Cevap: Icra ve Iflas Hukukunda Anlasilmasi Zor Noktalar
Cemil bey sizin işin sonuna ben işin başına bakıyorum sorun burda. Bir eylemin sonunda can yakıcı bir tedbir varsa önüne gelen o işe atlamaz. Eskiden babalar çocuklarına bir dükkan bırakırlardı veya biraz sermaye çocuk da onunla hayatını geçindirirdi. Şimdi bir tanıdık bul bankadan çek karnesi al sıfır parayla trilyonluk sermaye. Müeyyide ağır olur ama yargılama yapılır bakılır söz konusu kişi borçlu satış yapamamış veya çalışmış zarar etmiş ekonomik kriz etki neyse o kişiye o cezai müeyyide elbette o katılığıyla uygulanmaz.
Masamın üstünde bir sürü dosya var bakıp söylüyorum şimdi size mesela; banka şubesi anadolu yakasında borçlu şirket avrupa yakasında kıytırık bir şirket hiç bir çekini ödememiş üstelik çekleri şirket sahibi ciro edip para karşılığı satmış gerçek alış verişler değil yani benim müvekkilime ise mal sattığı müşterisi vermiş. Şirket yok ya da bedeli tahsil etmek mümkün değil. Şu anda ülkemizde borçlu dediğimiz kimselerin kahir çoğunluğu budur. Basit bir şirket ya da şahıs firması kurup çekle senetle piyasayı dolandırmak. Sizin düşündüğünüz bir avuç gerçek esnaf mağdur insanlar için cılızlatılan müeyyidelerden alçaklar istifade ediyor. Esasen bu gerçek esnafı da bu alçaklar mağdur ediyor iflasa sürüklüyor.
Şimdi misal hırsızlığın cezası idam olsa elbette çok insan idam edilir ama benim dediğim farklı bir şey o cezanın kanunda yeri hırsızlığın bittiği noktadır.
Cevap: Icra ve Iflas Hukukunda Anlasilmasi Zor Noktalar
Alıntı:
senoleker rumuzlu üyeden alıntı
Alacaklı avukatının borcu tahsil için derhal haciz yoluna başvurmaması alacaklının iyi niyetini gösterir, borçluya yapılmış bir "jest" tir diye düşünüyorum.
Borçlu ne kadar borcu olduğunu ve ödemediği her zaman dilimi için ne kadar faiz ödeyeceğini zaten bilmektedir. Borcu ne zaman ödeyeceği de kendine bırakıldığına göre -daha doğrusu çok geniş bir zaman bırakıldığına göre- kendi hesabını yapar, eğer bu faizi ödemek kendisi için daha avantajlı ise borcu geciktirir, faiz ödemek zararına ise, borcunu bir an önce öder. Bu da borçluya seçme hakkı verdiğinden, borçlunun lehine bir durumdur.
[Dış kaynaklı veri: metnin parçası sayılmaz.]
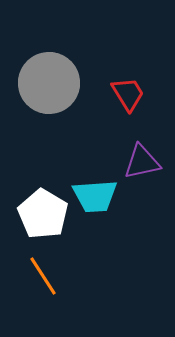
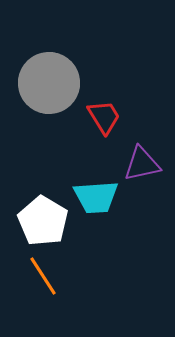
red trapezoid: moved 24 px left, 23 px down
purple triangle: moved 2 px down
cyan trapezoid: moved 1 px right, 1 px down
white pentagon: moved 7 px down
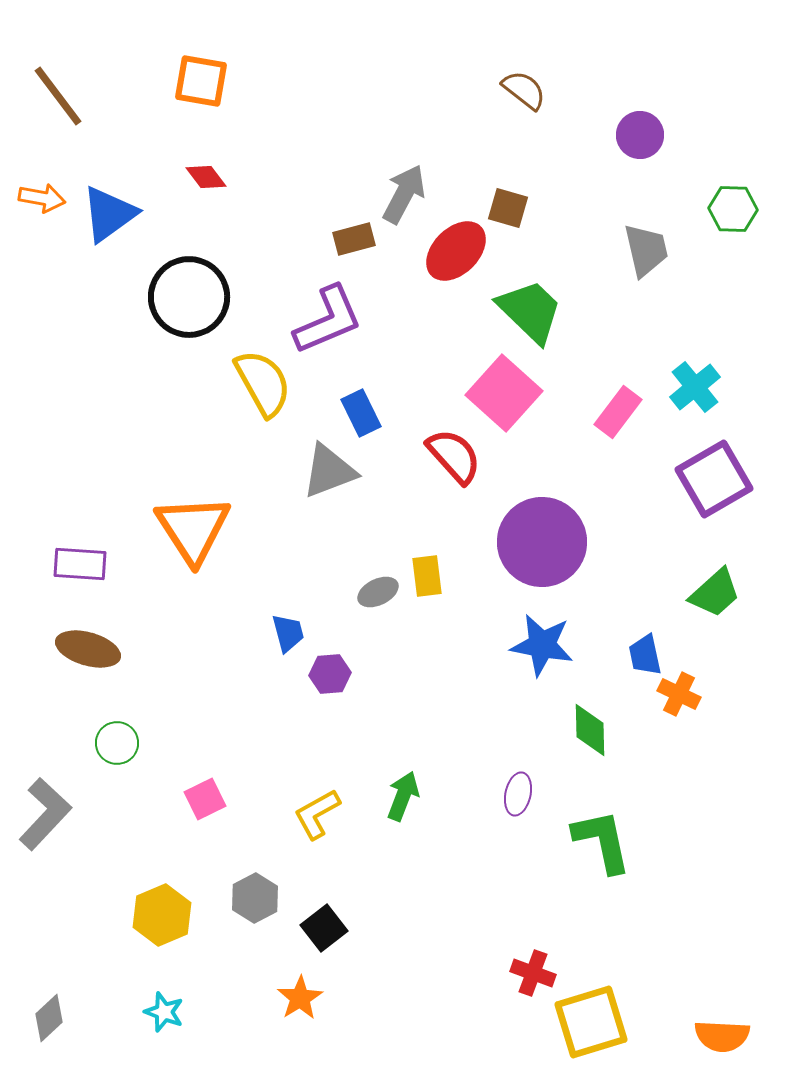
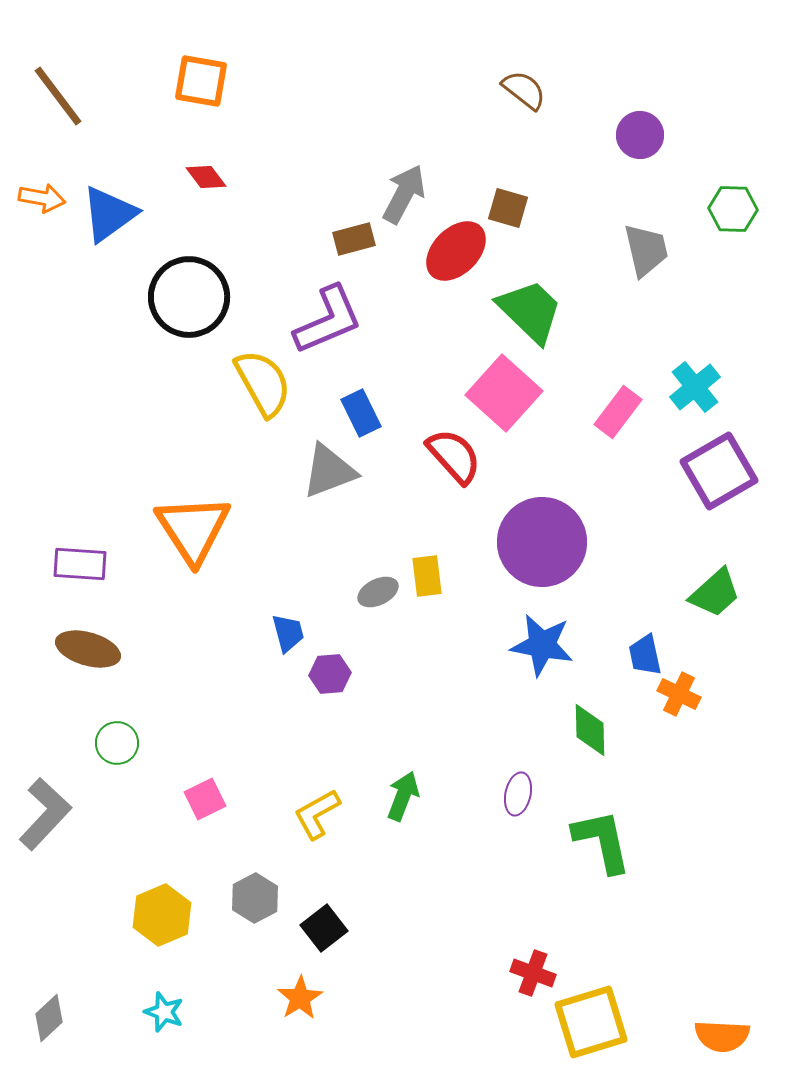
purple square at (714, 479): moved 5 px right, 8 px up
Ben ya bahsettiğiniz olayı anlamadım, ama anladıysam alacaklı avukatının tahsil için borçluyu "cendereye" sokmamasında hukuki bir sorun yok, ben de ayrıca etik dışı ya da vicdan dışı bir durum görmüyorum.
Sayın Eker,
Ticari faaliyette alınan paranın geri gelmesi mecburiyet arz eden bir durumdur.Alınan bu para geri gelmediği zaman eksik olduğu tarafı oldukça büyük sıkıntıya sokmaktadır.Alcakalı avukatının tahsil için borçluyu cendereye sokmamasında hukukı,etik ve vicdanen bir sorun yok diyorsunuz.Peki o zaman yine icra davalarında alacaklı tarafın avukatları neden tebligatın 7 gunluk suresi biter bitmez sıradan vatandaşın evinin kapısına dayanarak perdeden ütüye kadar herşeyi haczediyordu?Bu eski uygulama ülkemizde çok meşhurdu ve hepiniz bunu iyi biliyorsunuz.Aynı İcra Davasında iş alacaklı tüccar ve borçlu tüccara gelince neden uygulama değişiyor?Benim itiraz ettiğim nokta bu.Alacaklı ve borçlu kim olursa olsun uygulama net ve kesin olmalıdır.